Rajeev Alur and Thomas A. Henzinger
Fairness is a mathematical abstraction: in a multiprogramming environment, fairness abstracts the details of admissible ("fair") schedulers; in a distributed environment, fairness abstracts the relative speeds of processors. We argue that the standard definition of fairness often is unnecessarily weak and can be replaced by the stronger, yet still abstract, notion of finitary fairness. While standard weak fairness requires that no enabled transition is postponed forever, finitary weak fairness requires that for every run of a system there is an unknown bound k such that no enabled transition is postponed more than k consecutive times. In general, the finitary restriction fin(F) of any given fairness assumption F is the union of all omega-regular safety properties that are contained in F.
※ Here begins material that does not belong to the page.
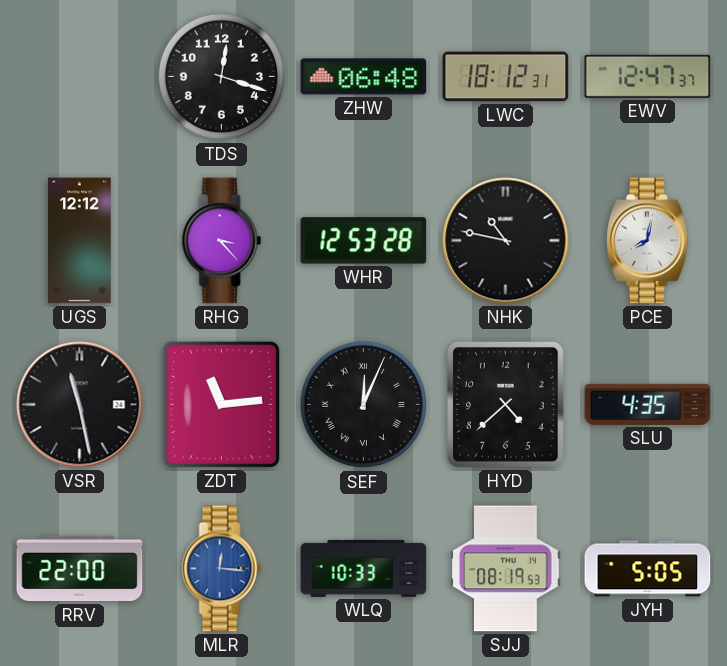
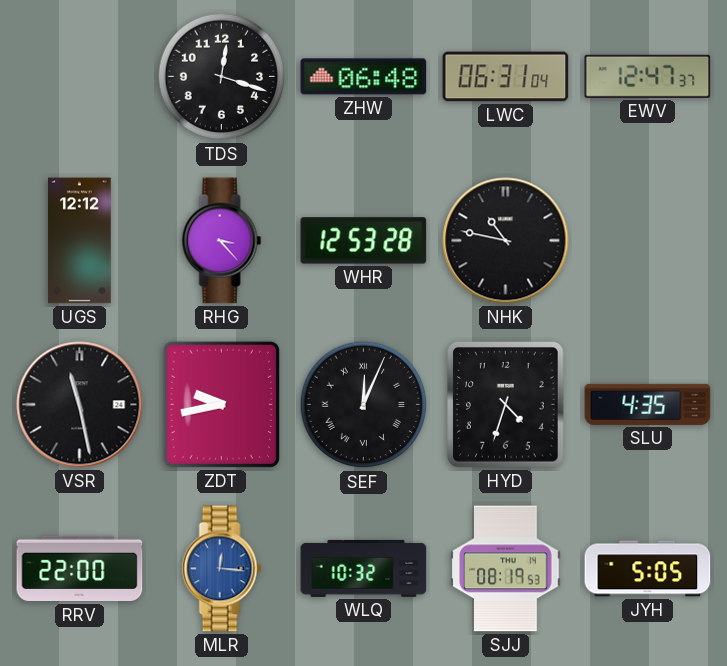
LWC: 18:12 -> 06:31
PCE: 8:02 -> none
ZDT: 11:14 -> 9:43
HYD: 4:38 -> 4:33
WLQ: 10:33 -> 10:32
The adequacy of the proposed abstraction is shown in two ways. Suppose that we prove a program property under the assumption of finitary fairness. In a multiprogramming environment, the program then satisfies the property for all fair finite-state schedulers. In a distributed environment, the program then satisfies the property for all choices of lower and upper bounds on the speeds (or timings) of processors.
The benefits of finitary fairness are twofold. First, the proof rules for verifying liveness properties of concurrent programs are simplified: well-founded induction over the natural numbers is adequate for proving termination under finitary fairness. Second, the fundamental problem of consensus in a faulty asynchronous distributed environment can be solved assuming finitary fairness.
ACM Transactions on Programming Languages and Systems 20:1171-1194, 1998. A preliminary version appeared in the Proceedings of the Ninth Annual IEEE Symposium on Logic in Computer Science (LICS), IEEE Computer Society Press, 1994, pp. 52-61.